遠めからみると底辺家族が日本または先進国の底辺家族より明るく平和で穏やかに見えるのだ。

まあまあ近い人(家族、親戚、近所、仕事関連の同じ国の人)には「いい恰好をしたい」「イスラム教徒としてきっちりしている人間としてみられたい」ということもあり、ハムドゥッラー。

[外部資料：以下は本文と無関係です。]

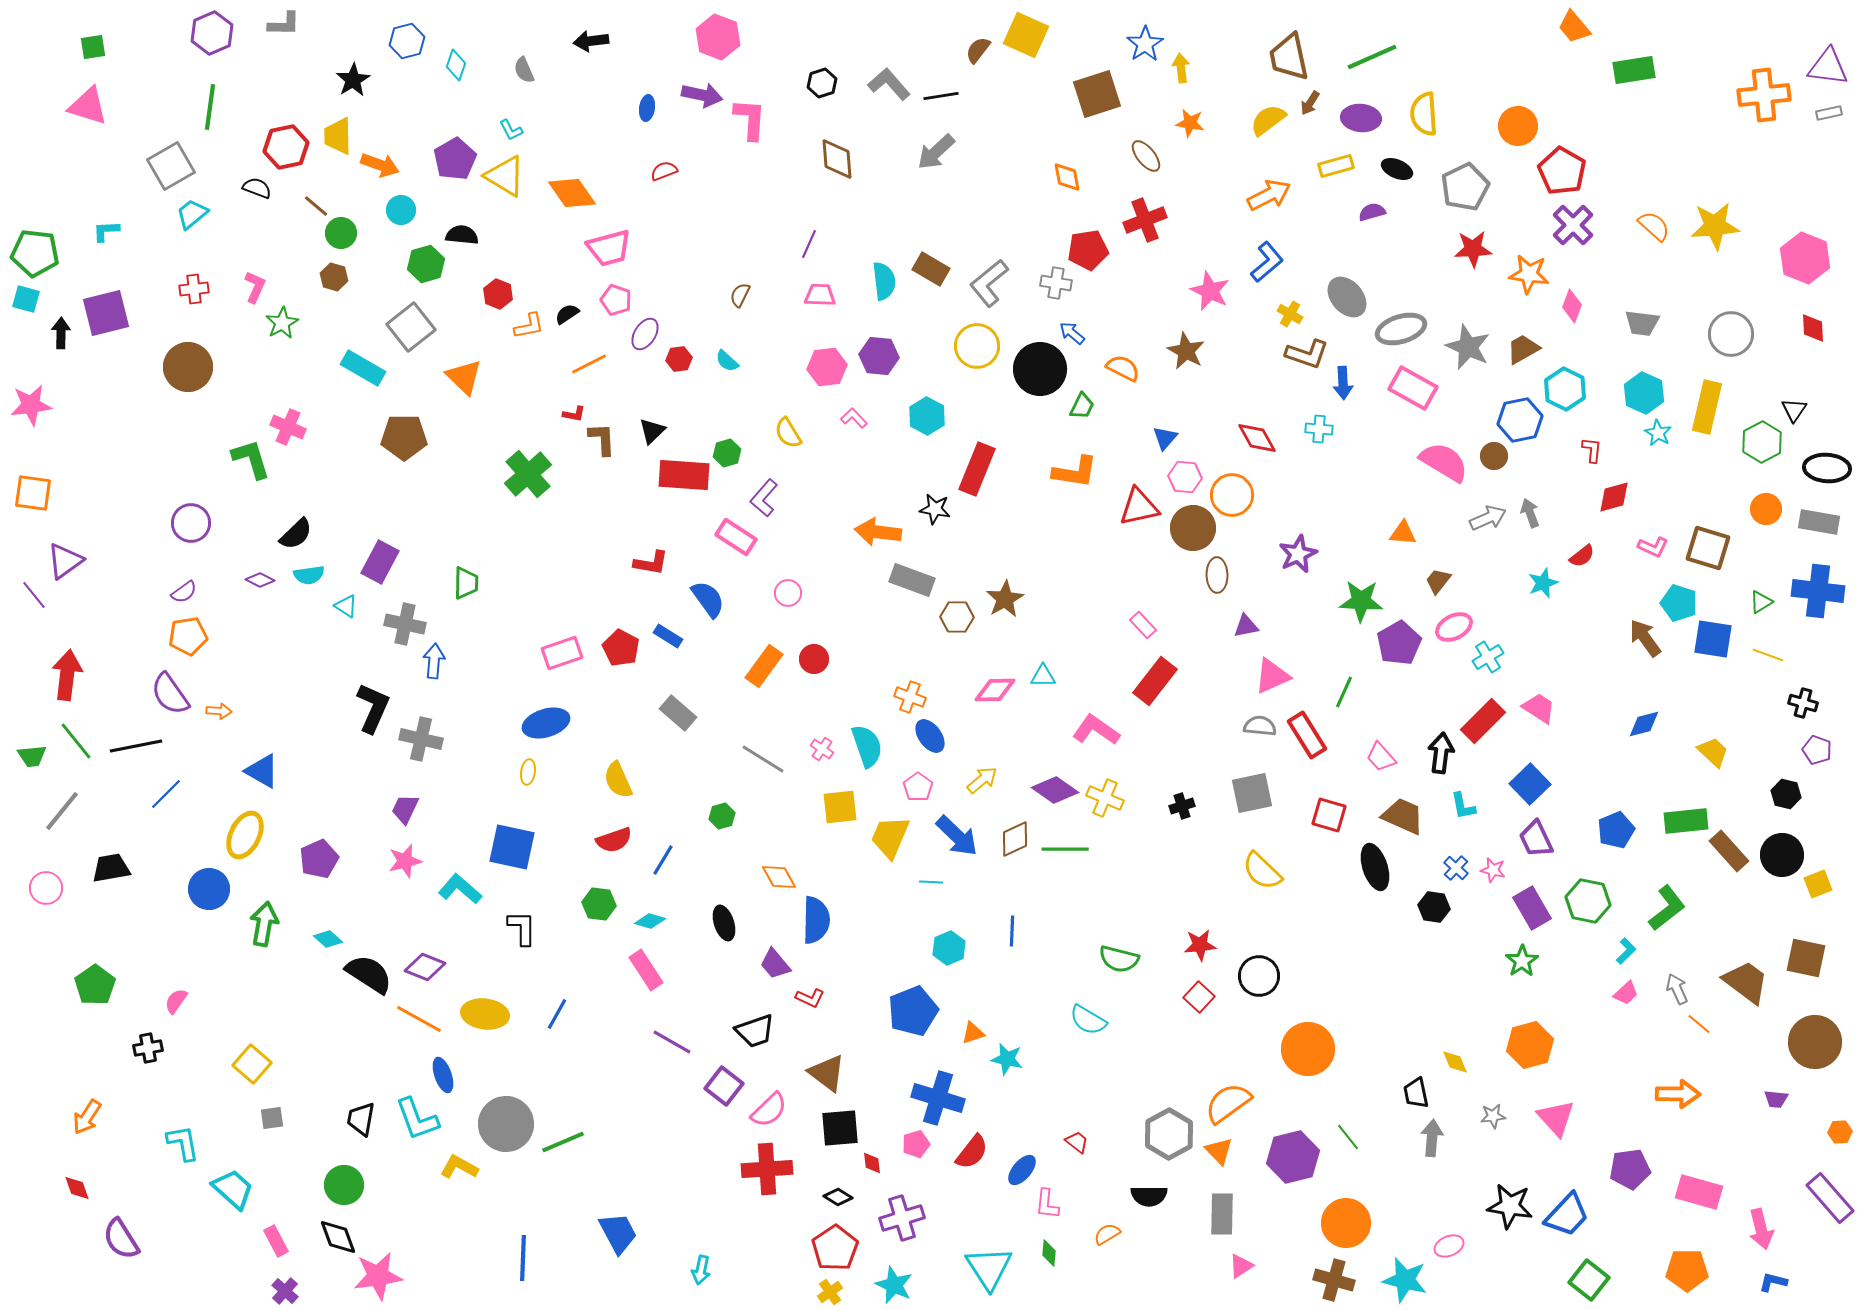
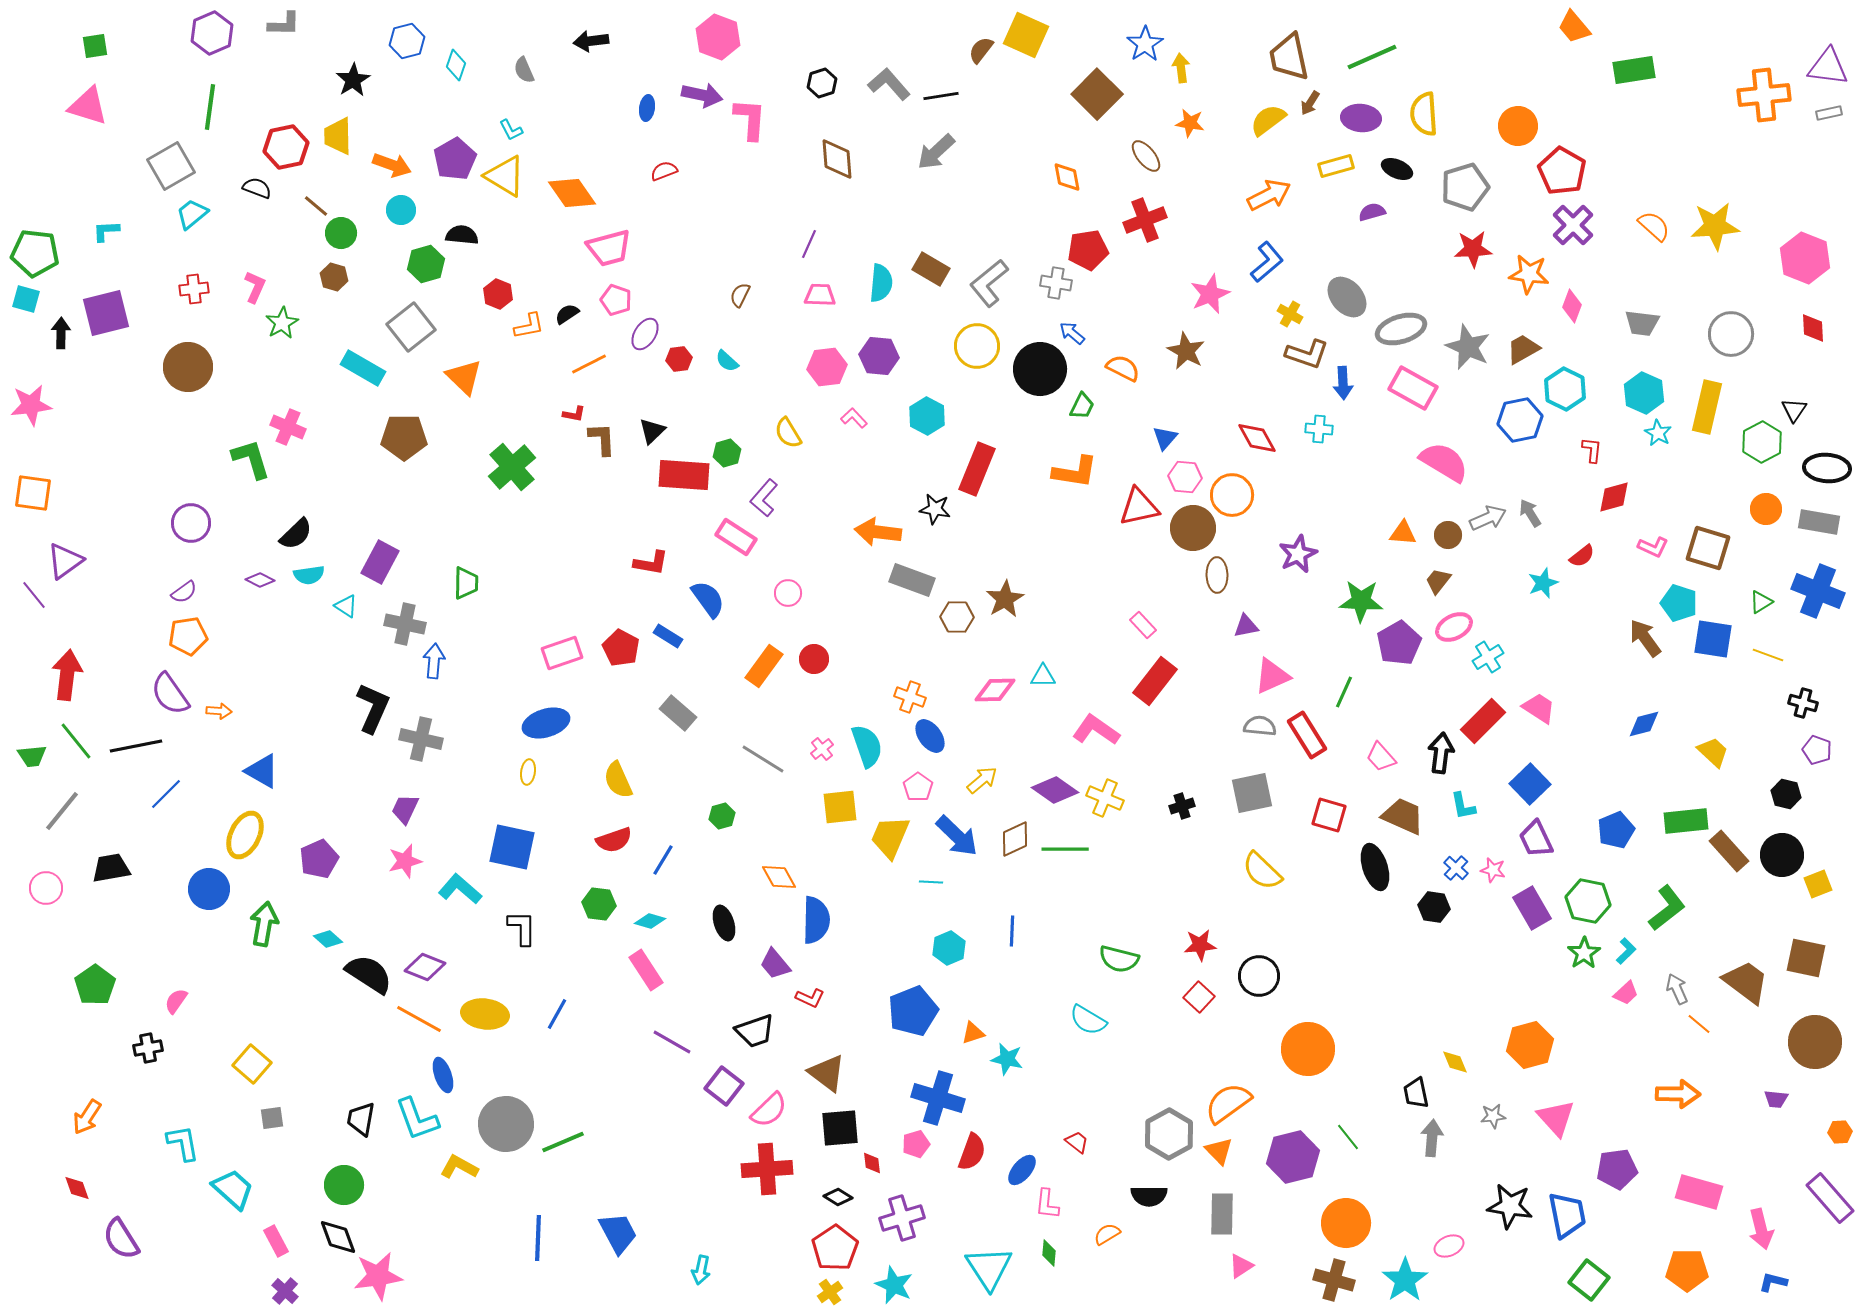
green square at (93, 47): moved 2 px right, 1 px up
brown semicircle at (978, 50): moved 3 px right
brown square at (1097, 94): rotated 27 degrees counterclockwise
orange arrow at (380, 165): moved 12 px right
gray pentagon at (1465, 187): rotated 9 degrees clockwise
cyan semicircle at (884, 281): moved 3 px left, 2 px down; rotated 12 degrees clockwise
pink star at (1210, 291): moved 3 px down; rotated 24 degrees clockwise
brown circle at (1494, 456): moved 46 px left, 79 px down
green cross at (528, 474): moved 16 px left, 7 px up
gray arrow at (1530, 513): rotated 12 degrees counterclockwise
blue cross at (1818, 591): rotated 15 degrees clockwise
pink cross at (822, 749): rotated 15 degrees clockwise
green star at (1522, 961): moved 62 px right, 8 px up
red semicircle at (972, 1152): rotated 18 degrees counterclockwise
purple pentagon at (1630, 1169): moved 13 px left
blue trapezoid at (1567, 1215): rotated 54 degrees counterclockwise
blue line at (523, 1258): moved 15 px right, 20 px up
cyan star at (1405, 1280): rotated 24 degrees clockwise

しかし!私みたいな異教徒っぽい(女で外で仕事しているしイスラム教徒かどうかもあまり聞かれない)遠い国からの外人ETには案外問題を打ち明けてくれることが多い。かっこつける必要がない、かっこつけても意味がなさそうだから。

 完全にETとして扱われる場所、特にひとりで「仕事」でいくような村々での彼らが私に訴えてくれる相談ごとはすべてドラマみたいだ

 「スファックスからハラカ(脱国)に成功した。(ゴムボートでイタリアのランペドーサ島にいくこと)。そのあとシチリアマフィア関連の仕事に手を染めて、刑務所にいれられた。なんとか出せる方法をおしえてほしい」(し、しらんわ)→フェアトレードとおもって母ちゃんがつくったキリムを買う。

 たとえばガフサのキリム

 

 

 「夫がリビアにISIS戦闘員出稼ぎでいってしまった。スカイプから電話かかってくる。毎回すべてのコールのIDがかわって、こちらからはかけられない。もう6年、戻ってこない‥‥だからこれ買って。」→フェアトレードという大義名分で、彼女がつくった恐ろしく顔がしょぼい泥人形を買う。セジュナンの土器たとえばサビハさん


 

 家族それぞれの問題をききつつ、しょうがないから彼女たちがつくる何かを現金にしてするが、フェアトレードというのはどこまでその家族の面倒をみたら「持続可能でコンプリートなフェアトレード」なのか。いつもどこかの国際協力プロジェクトと同じで、何年も何十年も経過をマメにリサーチしつつ彼らの生活状況が本当の意味で改善できたのか、フォローできない後ろめたさを持ちながら今もこの商売を続けています。どの国、どの地方も網の目状の政治社会経済学的問題があり、社会システムからなにからなにまで引き抜かないと問題対処にならないなぁとため息。